Upload README.md with huggingface_hub

50998e8 verified about 2 hours ago

11.5 kB

license: apache-2.0
base_model: poolside/Laguna-XS.2
pipeline_tag: text-generation
tags:
  - laguna
  - laguna-xs.2
  - poolside
  - moe
  - speculative-decoding
  - dflash
  - inference
  - vllm
  - lossless

Lean Laguna — Laguna XS.2 + DFlash, lossless single-GPU speedup

Project: Lean Laguna — making Laguna XS.2 cheaper to run and to post-train on a single GPU.

One-line claim: Laguna XS.2 generates 2.76× faster on a single GPU — 19.6 → 54.2 tokens/sec — with byte-identical greedy output (0 / 14 mismatches) on a mixed-difficulty code set (2.47× corroborated on a trivial set; lossless in both) vs the no-speculator baseline.

Speculative decoding with Poolside's DFlash speculator on Laguna XS.2, served in vLLM on one GPU. The throughput win is measured; the output is provably lossless under greedy decoding (token-for-token identical to baseline) and distribution-preserving under sampling.

Unlike lossy compression — expert pruning or low-bit quantization, which trade output fidelity for a smaller footprint — this approach changes nothing about what the model emits: it cuts the number of expensive forward passes, not the model itself. Lossless speed, not a smaller-but-different model.

Submission for the Poolside Research Hackathon — Foundations track (poolside-laguna-hackathon HF org).

Goal & judging criteria

Meaningfully improve Laguna XS.2, either by: expanding model use cases (computer use, multi-agent coordination, evaluation design); or reducing cost & latency (optimizations, speed, quantization). For: an economically valuable task (a function/application); or any novel research idea. Scored on: GENERALISABILITY · REPRODUCIBILITY · TECHNICAL CONTRIBUTIONS.

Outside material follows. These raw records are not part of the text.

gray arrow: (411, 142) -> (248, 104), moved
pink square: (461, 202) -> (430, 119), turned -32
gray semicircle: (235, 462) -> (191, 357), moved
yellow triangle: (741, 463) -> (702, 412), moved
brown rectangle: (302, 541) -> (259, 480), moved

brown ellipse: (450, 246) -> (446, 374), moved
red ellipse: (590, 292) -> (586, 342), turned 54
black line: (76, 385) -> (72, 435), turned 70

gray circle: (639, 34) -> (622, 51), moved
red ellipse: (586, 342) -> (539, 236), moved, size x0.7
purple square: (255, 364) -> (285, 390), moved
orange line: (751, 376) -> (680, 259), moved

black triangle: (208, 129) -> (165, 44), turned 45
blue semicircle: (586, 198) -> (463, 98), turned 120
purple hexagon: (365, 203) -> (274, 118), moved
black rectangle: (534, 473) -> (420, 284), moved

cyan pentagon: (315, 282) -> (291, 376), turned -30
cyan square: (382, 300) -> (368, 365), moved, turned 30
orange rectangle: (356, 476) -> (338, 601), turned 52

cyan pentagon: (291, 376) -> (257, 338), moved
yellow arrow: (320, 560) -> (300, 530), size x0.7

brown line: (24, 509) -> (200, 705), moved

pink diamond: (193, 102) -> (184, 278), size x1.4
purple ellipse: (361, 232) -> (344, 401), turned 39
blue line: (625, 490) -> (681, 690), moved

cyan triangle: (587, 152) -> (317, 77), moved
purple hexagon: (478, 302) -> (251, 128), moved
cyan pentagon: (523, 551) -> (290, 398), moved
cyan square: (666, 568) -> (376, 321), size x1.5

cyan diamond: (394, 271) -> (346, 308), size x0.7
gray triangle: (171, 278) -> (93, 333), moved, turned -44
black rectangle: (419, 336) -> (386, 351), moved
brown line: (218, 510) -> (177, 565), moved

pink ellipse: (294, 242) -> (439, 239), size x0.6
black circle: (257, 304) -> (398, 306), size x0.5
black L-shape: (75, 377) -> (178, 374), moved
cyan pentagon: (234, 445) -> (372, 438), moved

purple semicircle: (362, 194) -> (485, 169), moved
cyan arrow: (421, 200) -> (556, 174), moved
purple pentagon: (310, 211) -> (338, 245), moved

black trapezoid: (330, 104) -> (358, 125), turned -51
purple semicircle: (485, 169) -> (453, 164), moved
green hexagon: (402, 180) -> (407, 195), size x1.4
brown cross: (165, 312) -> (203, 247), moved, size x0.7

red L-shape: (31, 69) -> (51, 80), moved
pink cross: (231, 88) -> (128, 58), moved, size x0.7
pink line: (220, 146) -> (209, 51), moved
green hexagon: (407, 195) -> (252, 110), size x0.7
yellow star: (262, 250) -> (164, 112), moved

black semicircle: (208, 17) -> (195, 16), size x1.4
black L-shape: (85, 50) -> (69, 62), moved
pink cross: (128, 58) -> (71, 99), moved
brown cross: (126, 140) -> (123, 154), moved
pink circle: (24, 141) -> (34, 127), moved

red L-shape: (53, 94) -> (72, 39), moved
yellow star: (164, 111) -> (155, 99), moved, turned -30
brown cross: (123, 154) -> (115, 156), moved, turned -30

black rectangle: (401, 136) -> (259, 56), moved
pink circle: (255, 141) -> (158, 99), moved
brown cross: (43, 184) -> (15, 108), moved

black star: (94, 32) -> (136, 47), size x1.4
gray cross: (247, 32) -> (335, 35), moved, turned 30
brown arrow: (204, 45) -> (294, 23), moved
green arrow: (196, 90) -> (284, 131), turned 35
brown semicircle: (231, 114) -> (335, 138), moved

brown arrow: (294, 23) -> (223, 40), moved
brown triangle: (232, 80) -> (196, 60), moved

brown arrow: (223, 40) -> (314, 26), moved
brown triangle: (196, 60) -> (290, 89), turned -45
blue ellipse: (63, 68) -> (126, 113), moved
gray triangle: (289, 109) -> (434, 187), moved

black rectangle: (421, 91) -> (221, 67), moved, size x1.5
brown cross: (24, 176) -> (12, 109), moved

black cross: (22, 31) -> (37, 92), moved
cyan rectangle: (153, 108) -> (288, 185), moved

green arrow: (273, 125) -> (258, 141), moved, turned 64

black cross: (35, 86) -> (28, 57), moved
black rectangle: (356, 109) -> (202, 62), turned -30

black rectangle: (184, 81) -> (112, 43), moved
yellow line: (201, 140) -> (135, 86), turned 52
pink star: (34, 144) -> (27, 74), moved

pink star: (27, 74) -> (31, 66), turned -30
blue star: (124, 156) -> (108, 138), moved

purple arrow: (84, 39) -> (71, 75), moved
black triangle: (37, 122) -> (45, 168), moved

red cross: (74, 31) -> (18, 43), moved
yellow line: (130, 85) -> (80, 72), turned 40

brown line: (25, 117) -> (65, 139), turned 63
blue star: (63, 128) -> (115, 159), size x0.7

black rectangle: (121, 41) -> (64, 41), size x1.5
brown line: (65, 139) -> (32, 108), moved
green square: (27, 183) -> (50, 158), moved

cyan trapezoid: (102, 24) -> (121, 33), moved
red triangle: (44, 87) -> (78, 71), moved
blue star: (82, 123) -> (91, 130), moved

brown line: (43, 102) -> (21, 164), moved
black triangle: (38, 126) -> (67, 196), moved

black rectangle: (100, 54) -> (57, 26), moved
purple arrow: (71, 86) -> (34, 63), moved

Lean Laguna sits on reduce cost & latency for a novel research idea (lossless speculative decoding → cheaper RL rollouts), and is built to score all three axes:

Generalisability — any target + drafter via one --speculative-config; the spec_rl env + configs/endpoints.toml point any RL run at any OpenAI-compatible endpoint; the reward is a swappable seam (a reusable RL environment + reward signal — a listed submission idea).
Reproducibility — greedy byte-parity + directly-measured throughput behind make targets and a one-command HF-Jobs run (below); anyone re-runs the before/after table. (τ from /metrics read at the γ+1 ceiling on both runs → we treat it as unreliable and don't quote it. HumanEval pass@1 sweep = a documented next step; greedy parity is the stronger guarantee.)
Technical contributions — a measured, provably-lossless throughput win (2.76× on a mixed-difficulty code set, 0 mismatches; 2.47× corroborated on a trivial set) on the released Laguna XS.2 + DFlash, carried into cheaper RL rollouts; the open problem of speculative decoding under a moving RL policy (drafter staleness) and NVFP4 attention-weight calibration as the posed research stretches.

Cheaper RL rollouts — the generalisability + frontier story

The speedup is a decode-time property, so it carries into any RL trainer whose rollout phase is OpenAI-compatible vLLM inference — e.g. verifiers envs (our spec_rl, or third-party Hub envs like pandelis/zerolang-editing — install + repoint endpoints.toml, zero code change) and OpenPipe ART (GRPO + LoRA, rollouts served via vLLM). Drop --speculative-config into the rollout server → cheaper rollouts.

As a cost number (derived from the measured A/B — not a separate RL run): rollout generation is decode-bound, so the measured 2.76× decode throughput is ≈2.76× fewer GPU-seconds per rollout — at any fixed GPU $/hr that is a ~64% lower cost per rollout. Because the completions are byte-identical under greedy decoding, the reward signal is unchanged by construction, so the cheaper rollouts cost zero quality. An independent re-run on a fresh GPU reproduced the effect (2.63×, 0/14 mismatches), so the lossless speedup — and therefore the rollout-cost cut — is reproducible, not a one-off.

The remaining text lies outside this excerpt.